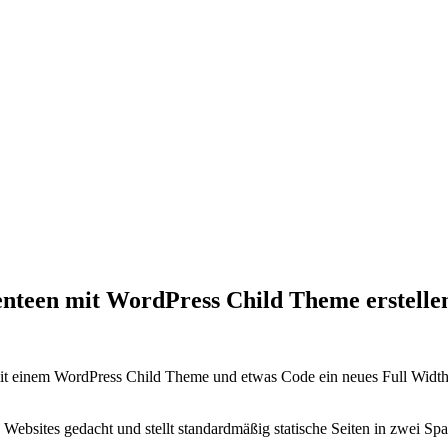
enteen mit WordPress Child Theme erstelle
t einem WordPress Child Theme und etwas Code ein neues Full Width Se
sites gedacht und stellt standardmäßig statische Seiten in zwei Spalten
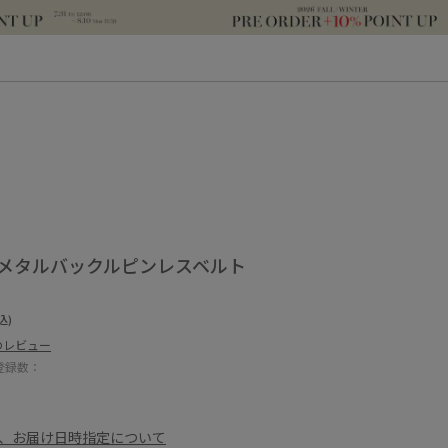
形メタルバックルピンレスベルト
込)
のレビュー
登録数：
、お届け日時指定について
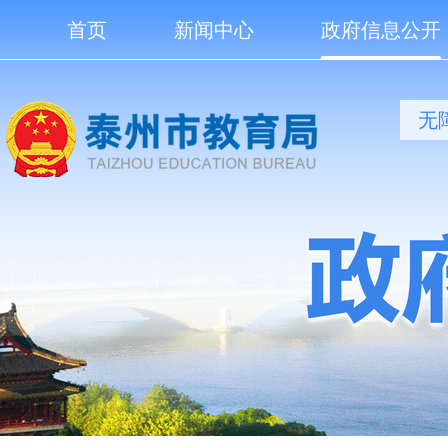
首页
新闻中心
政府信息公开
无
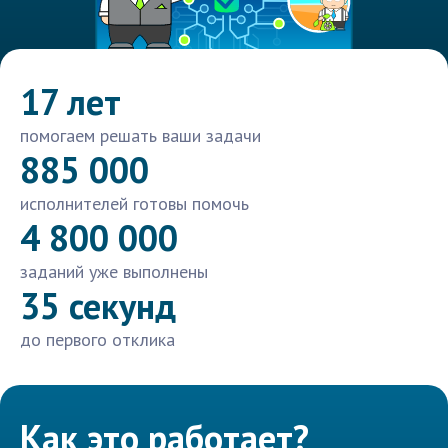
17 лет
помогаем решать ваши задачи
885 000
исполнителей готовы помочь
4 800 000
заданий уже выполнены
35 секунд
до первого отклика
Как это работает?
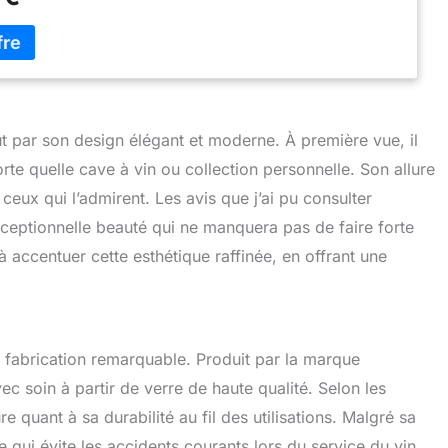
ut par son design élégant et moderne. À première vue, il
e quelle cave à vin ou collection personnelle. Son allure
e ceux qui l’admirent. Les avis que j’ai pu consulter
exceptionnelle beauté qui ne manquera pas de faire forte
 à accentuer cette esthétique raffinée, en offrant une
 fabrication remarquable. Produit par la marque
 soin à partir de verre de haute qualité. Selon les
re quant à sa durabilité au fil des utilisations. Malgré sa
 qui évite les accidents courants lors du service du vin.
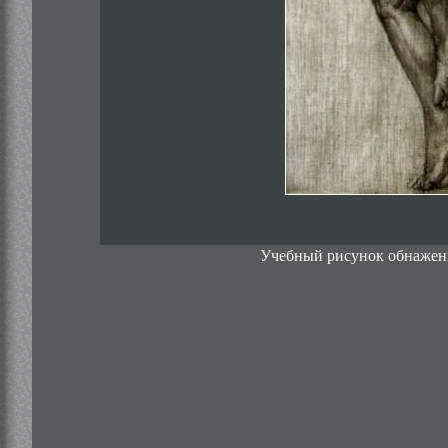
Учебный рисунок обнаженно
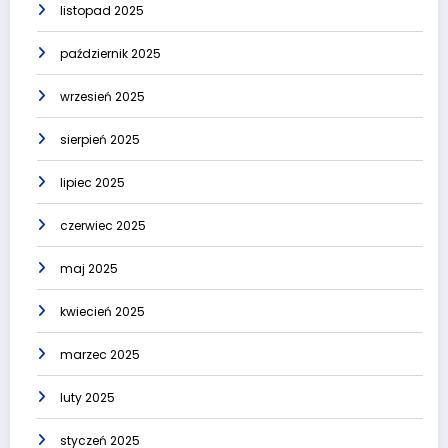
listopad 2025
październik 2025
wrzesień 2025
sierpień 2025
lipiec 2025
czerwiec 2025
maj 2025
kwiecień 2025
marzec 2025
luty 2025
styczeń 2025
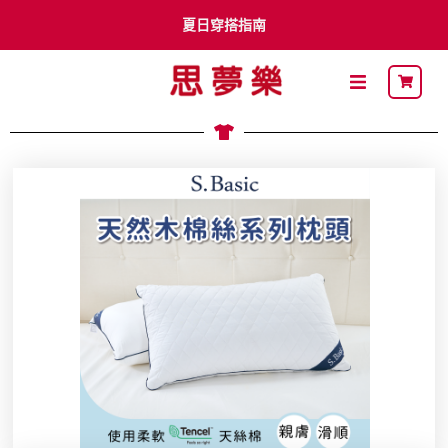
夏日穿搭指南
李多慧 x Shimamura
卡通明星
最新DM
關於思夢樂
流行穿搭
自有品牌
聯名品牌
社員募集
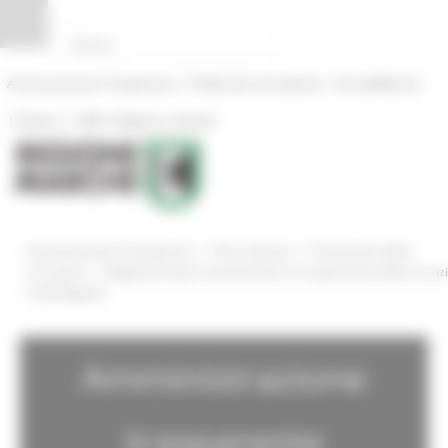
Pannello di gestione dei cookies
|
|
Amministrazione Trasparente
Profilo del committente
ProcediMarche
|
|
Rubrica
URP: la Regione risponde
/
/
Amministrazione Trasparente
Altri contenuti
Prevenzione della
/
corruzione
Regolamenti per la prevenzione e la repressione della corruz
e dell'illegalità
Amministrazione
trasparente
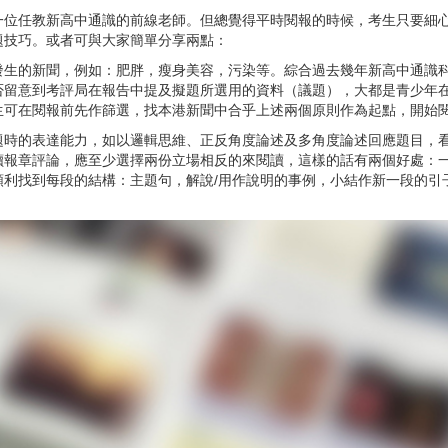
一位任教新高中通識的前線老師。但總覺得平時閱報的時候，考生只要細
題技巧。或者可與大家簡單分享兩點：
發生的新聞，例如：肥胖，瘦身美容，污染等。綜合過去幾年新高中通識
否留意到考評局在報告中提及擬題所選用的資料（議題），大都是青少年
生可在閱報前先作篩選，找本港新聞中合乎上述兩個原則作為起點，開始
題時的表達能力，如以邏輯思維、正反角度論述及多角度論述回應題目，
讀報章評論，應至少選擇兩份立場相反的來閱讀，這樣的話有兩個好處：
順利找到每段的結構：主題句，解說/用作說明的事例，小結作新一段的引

• • •

PROBLEM STATEMENT:
Reproduce the lines from the line with "Как это работает?" through the last line of the entries exactly, including both ends and excluding pictures.

TASK RESPONSE:
Как это работает?
ut par son design élégant et moderne. À première vue, il
e quelle cave à vin ou collection personnelle. Son allure
e ceux qui l’admirent. Les avis que j’ai pu consulter
exceptionnelle beauté qui ne manquera pas de faire forte
 à accentuer cette esthétique raffinée, en offrant une
 fabrication remarquable. Produit par la marque
 soin à partir de verre de haute qualité. Selon les
re quant à sa durabilité au fil des utilisations. Malgré sa
 qui évite les accidents courants lors du service du vin.
Учебный рисунок обнаженно
listopad 2025
październik 2025
wrzesień 2025
sierpień 2025
lipiec 2025
czerwiec 2025
maj 2025
kwiecień 2025
marzec 2025
luty 2025
styczeń 2025
夏日穿搭指南
李多慧 x Shimamura
卡通明星
最新DM
關於思夢樂
流行穿搭
自有品牌
聯名品牌
社員募集
Pannello di gestione dei cookies
|
|
Amministrazione Trasparente
Profilo del committente
ProcediMarche
|
|
Rubrica
URP: la Regione risponde
/
/
Amministrazione Trasparente
Altri contenuti
Prevenzione della
/
corruzione
Regolamenti per la prevenzione e la repressione della corruz
e dell'illegalità
Amministrazione
trasparente
一位任教新高中通識的前線老師。但總覺得平時閱報的時候，考生只要細
題技巧。或者可與大家簡單分享兩點：
發生的新聞，例如：肥胖，瘦身美容，污染等。綜合過去幾年新高中通識
否留意到考評局在報告中提及擬題所選用的資料（議題），大都是青少年
生可在閱報前先作篩選，找本港新聞中合乎上述兩個原則作為起點，開始
題時的表達能力，如以邏輯思維、正反角度論述及多角度論述回應題目，
讀報章評論，應至少選擇兩份立場相反的來閱讀，這樣的話有兩個好處：
順利找到每段的結構：主題句，解說/用作說明的事例，小結作新一段的引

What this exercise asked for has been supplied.